Cruzamos o rio na ponte de Poncebos, junto à central elétrica, onde é visível o momento em que parte do caudal do rio lhe é devolvido. Passo a explicar. A Ruta del Cares é um caminho cavado na montanha que acompanha o canal construído entre 1919 e 1922, desde a povoação leonesa de Caín até à vila de Pocebos, nas Astúrias, levando a àgua do Rio Cares por um canal cavado na montanha, ora a descoberto, ora correndo no seu interior, durante 12 Km. Era este o percurso que nos propúnhamos fazer.
Em Poncebos havia grandes cartazes a anunciar a oportunidade de comprar o bilhete de autocarro que nos permitiria regressar de Caín. Não quisemos comprar, nem nos quisemos informar, prova da nossa impreparação e de algum espírito aventureiro, que, alguns dias depois, me parece pura irresponsabilidade. Mas temos tido sempre sorte, é o que vale.
Assim demos com o início do percurso, cuja placa informativa nos dizia que duraria cerca de seis horas, nada de mais. Ali tinham início outros dois percursos, o da Reconquista, com uma duração de nove horas e um outro para o Refúgio de Cabrones, mais um Pico bem concorrido, este com uma duração de 5h45min. Definitivamente aqui caminha-se a sério.

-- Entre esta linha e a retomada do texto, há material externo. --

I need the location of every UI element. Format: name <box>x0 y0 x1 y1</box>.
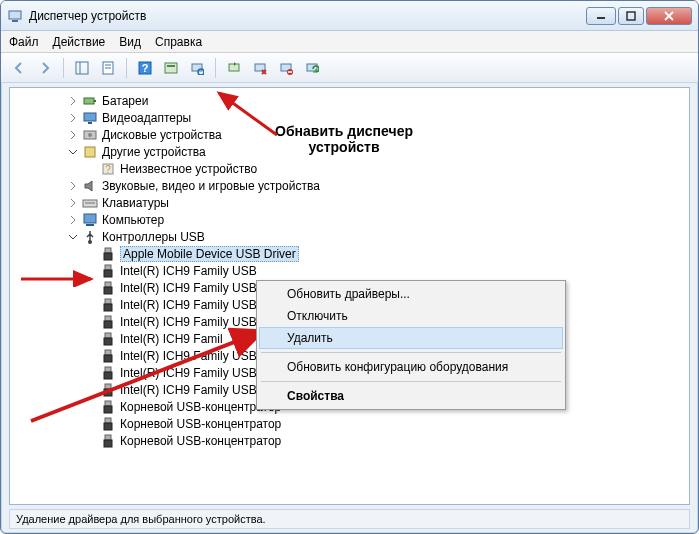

Claro que o percurso começa logo a subir por um caminho pedregoso e bastante árido, que ao fim da primeira hora de caminho me deixou completamente sem fôlego. O sol da montanha brilha inclemente e lembro-me de um senhor em Cabrales nos ter dito que estava um bom dia para fazer a rota, espero que aquilo não fosse irónico.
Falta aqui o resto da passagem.